For this exercise, transcribe all the records below exactly.
=== Section Start ===
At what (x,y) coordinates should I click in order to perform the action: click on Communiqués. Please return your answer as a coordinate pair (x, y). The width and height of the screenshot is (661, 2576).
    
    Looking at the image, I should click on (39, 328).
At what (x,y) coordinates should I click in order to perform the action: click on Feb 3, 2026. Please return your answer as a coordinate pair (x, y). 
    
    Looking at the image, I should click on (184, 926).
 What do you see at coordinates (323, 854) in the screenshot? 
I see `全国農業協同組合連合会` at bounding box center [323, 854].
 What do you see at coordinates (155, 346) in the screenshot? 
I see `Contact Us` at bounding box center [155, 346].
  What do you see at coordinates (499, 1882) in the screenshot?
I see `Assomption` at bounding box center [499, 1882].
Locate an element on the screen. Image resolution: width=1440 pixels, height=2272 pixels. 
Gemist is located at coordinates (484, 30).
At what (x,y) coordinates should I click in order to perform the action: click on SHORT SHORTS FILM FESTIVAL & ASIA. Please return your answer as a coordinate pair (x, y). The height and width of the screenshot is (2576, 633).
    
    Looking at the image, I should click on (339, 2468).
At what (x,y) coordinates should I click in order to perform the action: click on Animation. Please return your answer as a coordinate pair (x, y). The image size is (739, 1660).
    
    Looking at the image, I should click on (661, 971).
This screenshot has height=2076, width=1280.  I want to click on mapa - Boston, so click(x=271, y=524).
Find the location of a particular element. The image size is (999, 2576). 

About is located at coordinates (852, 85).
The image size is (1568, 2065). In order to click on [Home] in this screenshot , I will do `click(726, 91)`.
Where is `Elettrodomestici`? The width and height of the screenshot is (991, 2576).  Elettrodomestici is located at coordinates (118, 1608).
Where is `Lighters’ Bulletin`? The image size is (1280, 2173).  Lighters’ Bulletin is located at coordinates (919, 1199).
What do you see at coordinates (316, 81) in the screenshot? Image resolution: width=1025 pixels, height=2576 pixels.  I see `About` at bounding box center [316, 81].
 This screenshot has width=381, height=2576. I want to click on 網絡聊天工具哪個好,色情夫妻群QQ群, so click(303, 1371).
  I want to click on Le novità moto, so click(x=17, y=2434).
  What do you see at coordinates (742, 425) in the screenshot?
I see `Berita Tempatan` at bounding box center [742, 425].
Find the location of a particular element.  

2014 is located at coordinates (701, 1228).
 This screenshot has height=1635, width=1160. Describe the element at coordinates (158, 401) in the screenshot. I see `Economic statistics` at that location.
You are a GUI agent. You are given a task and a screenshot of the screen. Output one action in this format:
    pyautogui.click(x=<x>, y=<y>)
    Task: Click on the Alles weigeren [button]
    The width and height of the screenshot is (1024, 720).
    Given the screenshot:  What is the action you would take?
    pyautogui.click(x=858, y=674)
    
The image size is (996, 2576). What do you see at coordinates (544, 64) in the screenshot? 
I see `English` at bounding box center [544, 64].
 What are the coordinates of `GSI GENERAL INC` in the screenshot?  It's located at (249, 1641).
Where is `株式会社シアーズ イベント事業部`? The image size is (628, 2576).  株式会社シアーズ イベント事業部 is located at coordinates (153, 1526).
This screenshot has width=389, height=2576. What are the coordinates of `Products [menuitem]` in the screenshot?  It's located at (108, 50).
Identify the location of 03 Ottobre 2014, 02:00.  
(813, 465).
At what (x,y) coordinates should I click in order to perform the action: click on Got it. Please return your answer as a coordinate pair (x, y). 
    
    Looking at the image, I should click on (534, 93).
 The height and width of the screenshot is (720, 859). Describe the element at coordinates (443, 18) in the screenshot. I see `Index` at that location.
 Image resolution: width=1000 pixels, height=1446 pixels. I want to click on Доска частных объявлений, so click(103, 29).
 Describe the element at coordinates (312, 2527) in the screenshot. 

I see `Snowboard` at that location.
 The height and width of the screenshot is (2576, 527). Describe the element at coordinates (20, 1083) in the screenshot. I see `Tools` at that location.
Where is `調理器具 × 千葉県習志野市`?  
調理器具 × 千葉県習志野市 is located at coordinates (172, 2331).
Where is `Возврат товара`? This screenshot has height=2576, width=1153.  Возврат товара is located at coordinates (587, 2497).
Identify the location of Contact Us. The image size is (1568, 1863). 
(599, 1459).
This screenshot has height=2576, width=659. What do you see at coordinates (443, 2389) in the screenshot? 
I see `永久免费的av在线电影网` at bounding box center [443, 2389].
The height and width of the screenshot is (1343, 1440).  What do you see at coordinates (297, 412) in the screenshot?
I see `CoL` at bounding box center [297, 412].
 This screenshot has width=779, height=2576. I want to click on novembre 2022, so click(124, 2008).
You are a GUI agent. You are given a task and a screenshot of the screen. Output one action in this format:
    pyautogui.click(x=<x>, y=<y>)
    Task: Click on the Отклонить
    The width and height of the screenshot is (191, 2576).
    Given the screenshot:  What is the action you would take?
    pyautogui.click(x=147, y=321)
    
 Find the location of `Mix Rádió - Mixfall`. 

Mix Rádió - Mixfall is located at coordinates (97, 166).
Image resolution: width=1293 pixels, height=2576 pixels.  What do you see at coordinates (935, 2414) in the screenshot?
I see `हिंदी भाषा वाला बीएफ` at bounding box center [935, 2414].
=== Section End ===
Task output »
At what (x,y) coordinates should I click in order to perform the action: click on Communiqués. Please return your answer as a coordinate pair (x, y). The width and height of the screenshot is (661, 2576).
    
    Looking at the image, I should click on (39, 328).
At what (x,y) coordinates should I click in order to perform the action: click on Feb 3, 2026. Please return your answer as a coordinate pair (x, y). 
    
    Looking at the image, I should click on (184, 926).
 What do you see at coordinates (323, 854) in the screenshot? 
I see `全国農業協同組合連合会` at bounding box center [323, 854].
 What do you see at coordinates (155, 346) in the screenshot? 
I see `Contact Us` at bounding box center [155, 346].
  What do you see at coordinates (499, 1882) in the screenshot?
I see `Assomption` at bounding box center [499, 1882].
Locate an element on the screen. Image resolution: width=1440 pixels, height=2272 pixels. 
Gemist is located at coordinates (484, 30).
At what (x,y) coordinates should I click in order to perform the action: click on SHORT SHORTS FILM FESTIVAL & ASIA. Please return your answer as a coordinate pair (x, y). The height and width of the screenshot is (2576, 633).
    
    Looking at the image, I should click on (339, 2468).
At what (x,y) coordinates should I click in order to perform the action: click on Animation. Please return your answer as a coordinate pair (x, y). The image size is (739, 1660).
    
    Looking at the image, I should click on (661, 971).
This screenshot has height=2076, width=1280.  I want to click on mapa - Boston, so click(x=271, y=524).
Find the location of a particular element. The image size is (999, 2576). 

About is located at coordinates (852, 85).
The image size is (1568, 2065). In order to click on [Home] in this screenshot , I will do `click(726, 91)`.
Where is `Elettrodomestici`? The width and height of the screenshot is (991, 2576).  Elettrodomestici is located at coordinates (118, 1608).
Where is `Lighters’ Bulletin`? The image size is (1280, 2173).  Lighters’ Bulletin is located at coordinates (919, 1199).
What do you see at coordinates (316, 81) in the screenshot? Image resolution: width=1025 pixels, height=2576 pixels.  I see `About` at bounding box center [316, 81].
 This screenshot has width=381, height=2576. I want to click on 網絡聊天工具哪個好,色情夫妻群QQ群, so click(303, 1371).
  I want to click on Le novità moto, so click(x=17, y=2434).
  What do you see at coordinates (742, 425) in the screenshot?
I see `Berita Tempatan` at bounding box center [742, 425].
Find the location of a particular element.  

2014 is located at coordinates (701, 1228).
 This screenshot has height=1635, width=1160. Describe the element at coordinates (158, 401) in the screenshot. I see `Economic statistics` at that location.
You are a GUI agent. You are given a task and a screenshot of the screen. Output one action in this format:
    pyautogui.click(x=<x>, y=<y>)
    Task: Click on the Alles weigeren [button]
    The width and height of the screenshot is (1024, 720).
    Given the screenshot:  What is the action you would take?
    pyautogui.click(x=858, y=674)
    
The image size is (996, 2576). What do you see at coordinates (544, 64) in the screenshot? 
I see `English` at bounding box center [544, 64].
 What are the coordinates of `GSI GENERAL INC` in the screenshot?  It's located at (249, 1641).
Where is `株式会社シアーズ イベント事業部`? The image size is (628, 2576).  株式会社シアーズ イベント事業部 is located at coordinates (153, 1526).
This screenshot has width=389, height=2576. What are the coordinates of `Products [menuitem]` in the screenshot?  It's located at (108, 50).
Identify the location of 03 Ottobre 2014, 02:00.  
(813, 465).
At what (x,y) coordinates should I click in order to perform the action: click on Got it. Please return your answer as a coordinate pair (x, y). 
    
    Looking at the image, I should click on (534, 93).
 The height and width of the screenshot is (720, 859). Describe the element at coordinates (443, 18) in the screenshot. I see `Index` at that location.
 Image resolution: width=1000 pixels, height=1446 pixels. I want to click on Доска частных объявлений, so click(103, 29).
 Describe the element at coordinates (312, 2527) in the screenshot. 

I see `Snowboard` at that location.
 The height and width of the screenshot is (2576, 527). Describe the element at coordinates (20, 1083) in the screenshot. I see `Tools` at that location.
Where is `調理器具 × 千葉県習志野市`?  
調理器具 × 千葉県習志野市 is located at coordinates (172, 2331).
Where is `Возврат товара`? This screenshot has height=2576, width=1153.  Возврат товара is located at coordinates (587, 2497).
Identify the location of Contact Us. The image size is (1568, 1863). 
(599, 1459).
This screenshot has height=2576, width=659. What do you see at coordinates (443, 2389) in the screenshot? 
I see `永久免费的av在线电影网` at bounding box center [443, 2389].
The height and width of the screenshot is (1343, 1440).  What do you see at coordinates (297, 412) in the screenshot?
I see `CoL` at bounding box center [297, 412].
 This screenshot has width=779, height=2576. I want to click on novembre 2022, so click(124, 2008).
You are a GUI agent. You are given a task and a screenshot of the screen. Output one action in this format:
    pyautogui.click(x=<x>, y=<y>)
    Task: Click on the Отклонить
    The width and height of the screenshot is (191, 2576).
    Given the screenshot:  What is the action you would take?
    pyautogui.click(x=147, y=321)
    
 Find the location of `Mix Rádió - Mixfall`. 

Mix Rádió - Mixfall is located at coordinates (97, 166).
Image resolution: width=1293 pixels, height=2576 pixels.  What do you see at coordinates (935, 2414) in the screenshot?
I see `हिंदी भाषा वाला बीएफ` at bounding box center [935, 2414].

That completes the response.